Sezgin ve Şardan’a destek
Hep hataları oldu Sayın Başkan’ın. İlk başkan seçildiğinde, Feldkamp’ı küstürüp, kaçırdı. Hocasız kalan takımı son 6 maçta şampiyonluğa taşıyan ekibi ilk fırsatta dağıttı. Son maçtan sonra Florya’daki havayı en iyi idare eden sportif direktör Mustafa Turgun’u uzaklaştırdı. Takımı şampiyon yapan futbolcuların sevgilisi Cevat (Güler) hocayı koparıp aldı. Rekor istifalar yaşandı. Denetleme Kurulu Suat Sucuka önderliğinde yaşananlara katlanamadığı için toplu halde istifa etti. Tarihte yaşanmamışlar olmaya başladı, Cemal Nalga skandalı bizzat Divan Başkanı İrfan Aktar tarafından “104 yıldır böyle bir rezalet yaşanmadı” diye yorumlandı. Basketbol Sorumluları başta Yiğit Şardan olmak üzere istifa ettiler. Ama sonra sayın Şardan danışman olarak yönetimdeki koltuğuna geri döndü. Tepki gördü ama Polat nasıl Adnan Sezgin’e sahip çıktıysa Yiğit Şardan’a da sahip çıkarak ekibinin arkasında olduğunu gösterdi. Florya’da personel, müdüründen malzemecisine değişti. Alt yapı, altüst edildi.
Yöneticilerin istifaları cepte
Daha Lincoln, Nonda, Mehmet Topal, Keita’dan bahsetmedik. Haldun Üstünel’in istifası büyük bir deprem. Çarpıklıklara göz yummamak için istifa etti. Taraftar, değil kombine almak maç bile seyretmeyeceğini söylüyor.
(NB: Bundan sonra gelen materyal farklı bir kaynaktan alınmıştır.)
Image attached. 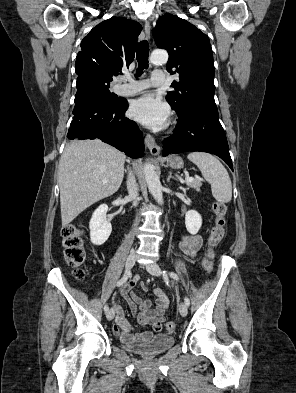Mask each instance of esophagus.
<instances>
[{"instance_id":"34e87169","label":"esophagus","mask_w":296,"mask_h":393,"mask_svg":"<svg viewBox=\"0 0 296 393\" xmlns=\"http://www.w3.org/2000/svg\"><path fill=\"white\" fill-rule=\"evenodd\" d=\"M143 36L146 40H149V38H150V24L148 21L145 22ZM145 144L148 147V149L150 150L151 154H153V155L159 154L160 147L157 145V143L155 142V139L150 134H147L145 136Z\"/></svg>"}]
</instances>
Eskişehir’den gelen 3 puan kimseyi umutlandırmadı. Maçı Galatasaray Kalamış Tesisleri’nde seyrettim. 3-1’lik üstünlükte bile herkesin endişesi yüzünden okunuyordu. Takımın oyunu ümit vermiyor. Anlayan için “0” TL fiyatlı kapalı biletleri elden ele dolaşıyor! Yönetim içinde başta Cemal Özgörkey olmak üzere istifası hazır isim çok. Pazarlama A.Ş.’deki görevinden istifa eden Özgörkey’in arkasından ciddiyetle, “Prosedür icabı herkes istifa ediyor” cevabını veren Başkan’a sormazlar mı; “Neden o zaman Pazarlama A.Ş.’den sadece Cemal Özgörkey ve Murat Canaydın istifa etti? Diğerleri yönetim kurulunda değil mi?”. Çaresizlik insanları ne hallere düşürüyor, yazık!
Galatasaray’ı anlamak gerek
Hataları saymaya yerimiz yetmez. Tabii ki insan kendi ekibiyle çalışmak ister ama burası siyaset yapma yeri değil ki, Galatasaray. Bunu bilmeniz gerek. Galatasaray’ı Galatasaray yapan istikrar ve sürekliliktir. İnsanlar değişse bile Galatasaray’da çok fazla şey değiştirilmez, ayıp karşılanır. Senin adamın, benim adamım yoktur, camianın adamı vardır. Bu bilinci unutursanız insanı önce 5’inci, sonra üçüncü, en sonunda da rezil ederler.